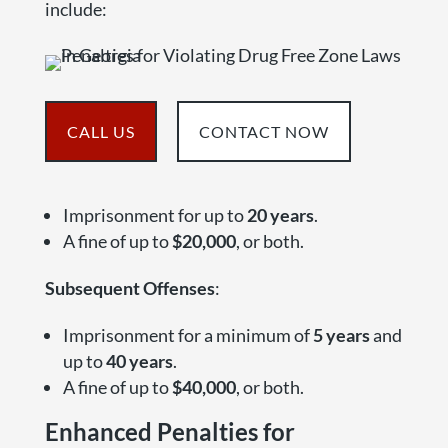
include:
CALL US
CONTACT NOW
Imprisonment for up to
20 years
.
A fine of up to
$20,000
, or both.
Subsequent Offenses
:
Imprisonment for a minimum of
5 years
and
up to
40 years
.
A fine of up to
$40,000
, or both.
Enhanced Penalties for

------------------------------------------------------------------------

WHAT YOU SHOULD DO ▸ Reproduce the entire listing exactly, except for any pictures it contains.

WRITTEN REPLY ▸
include:
CALL US
CONTACT NOW
Imprisonment for up to
20 years
.
A fine of up to
$20,000
, or both.
Subsequent Offenses
:
Imprisonment for a minimum of
5 years
and
up to
40 years
.
A fine of up to
$40,000
, or both.
Enhanced Penalties for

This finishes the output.